What is administrative law?
Administrative law is law made by or about the executive branch agencies, departments, the President (at the federal level) or the governor (at the state level). Here are a few examples of federal agencies and departments that make administrative law:
- the Environmental Protection Agency;
- the Federal Communications Commission;
- the Securities and Exchange Commission; and
- the Department of Homeland Security.
At the federal level, executive branch agencies get their authority to make law when Congress delegates such authority to them in statutes. Statutes that authorize agencies to make law are called authority statutes. Most agencies with statutory authority to make laws engage in two types of lawmaking activity:
- "quasi-legislative: or rule-making activity - called regulations and look like statutes;
- "quasi-judicial" or decision-making authority - called decisions and look like case law.
Regulations
The major difference between statutes and regulations is that statutes are made by the legislature, while regulations are made by agencies and departments of the executive branch acting under statutory authority. Another difference is that authority statutes tend to be less detailed than regulations. They create a broad legal framework and call upon an agency to fill in the details. Both statutes and regulations have the force of law. Because regulations tend to be more specific than the statutes that authorize them, you might think it is sufficient to find and read just the regulations. In reality, it is extremely important to find and read both the relevant statutes and the relevant regulations. If the agency that made the regulations exceeded the scope of its statutory authority in making them, the regulations will be invalid. You can only judge the validity of regulations by reading them with the statutes that authorized them.
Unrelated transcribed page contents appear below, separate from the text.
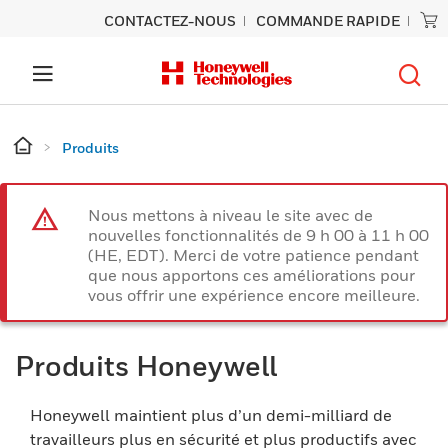
CONTACTEZ-NOUS
COMMANDE RAPIDE
Produits
Nous mettons à niveau le site avec de
nouvelles fonctionnalités de 9 h 00 à 11 h 00
(HE, EDT). Merci de votre patience pendant
que nous apportons ces améliorations pour
vous offrir une expérience encore meilleure.
Produits Honeywell
Honeywell maintient plus d’un demi-milliard de
travailleurs plus en sécurité et plus productifs avec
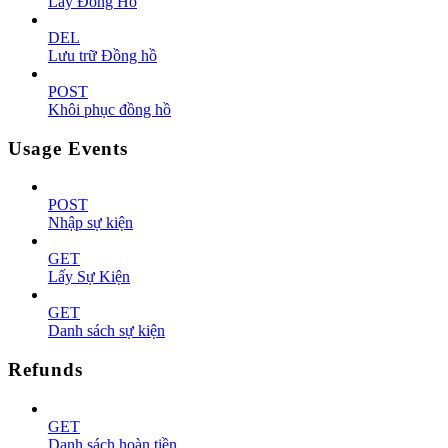
Lấy Đồng Hồ
DEL
Lưu trữ Đồng hồ
POST
Khôi phục đồng hồ
Usage Events
POST
Nhập sự kiện
GET
Lấy Sự Kiện
GET
Danh sách sự kiện
Refunds
GET
Danh sách hoàn tiền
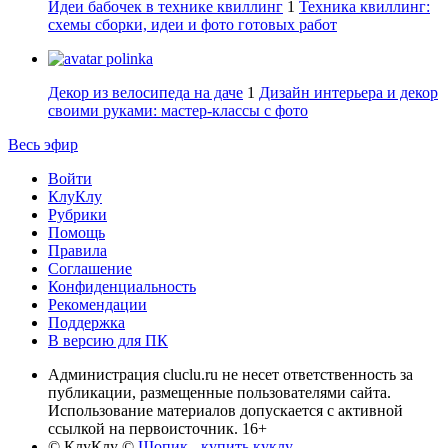
Идеи бабочек в технике квиллинг
1
Техника квиллинг:
схемы сборки, идеи и фото готовых работ
polinka
Декор из велосипеда на даче
1
Дизайн интерьера и декор
своими руками: мастер-классы с фото
Весь эфир
Войти
КлуКлу
Рубрики
Помощь
Правила
Соглашение
Конфиденциальность
Рекомендации
Поддержка
В версию для ПК
Администрация cluclu.ru не несет ответственность за
публикации, размещенные пользователями сайта.
Использование материалов допускается с активной
ссылкой на первоисточник. 16+
© КлуКлу
©
Шопик - купить куклу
Regulations are published in two official sources. The firs source in which federal regulations appear is a daily periodical called the Federal Register. Regulations are published in the Federal Register as they become final, so they are arranged chronologically. The second official source of federal regulations is an annual publication called the Code of Federal Regulations (C.F.R.), in which the regulations are arranged by subject. The process of compiling the regulations into a subject arrangement is called codification. Altogether, there are 50 numbered titles in the C.F.R., each representing one broad topical area of federal regulation.
Decisions
In addition to making regulations, most federal agencies also issue decisions. The need to issue decision arises from agencies' enforcement duties, such as fines for violations of their regulations. To do so they must first determine whether the regulations have actually been violated. This may involve holding a hearing, and usually involves issuing a written decision that interprets the regulations. Unlike federal regulations, federal administrative decisions are not all published in the same official sources. Most agencies publish their own reporters, and many of these reporters are seriously out of date. Furthermore, few libraries carry reporters from every agency.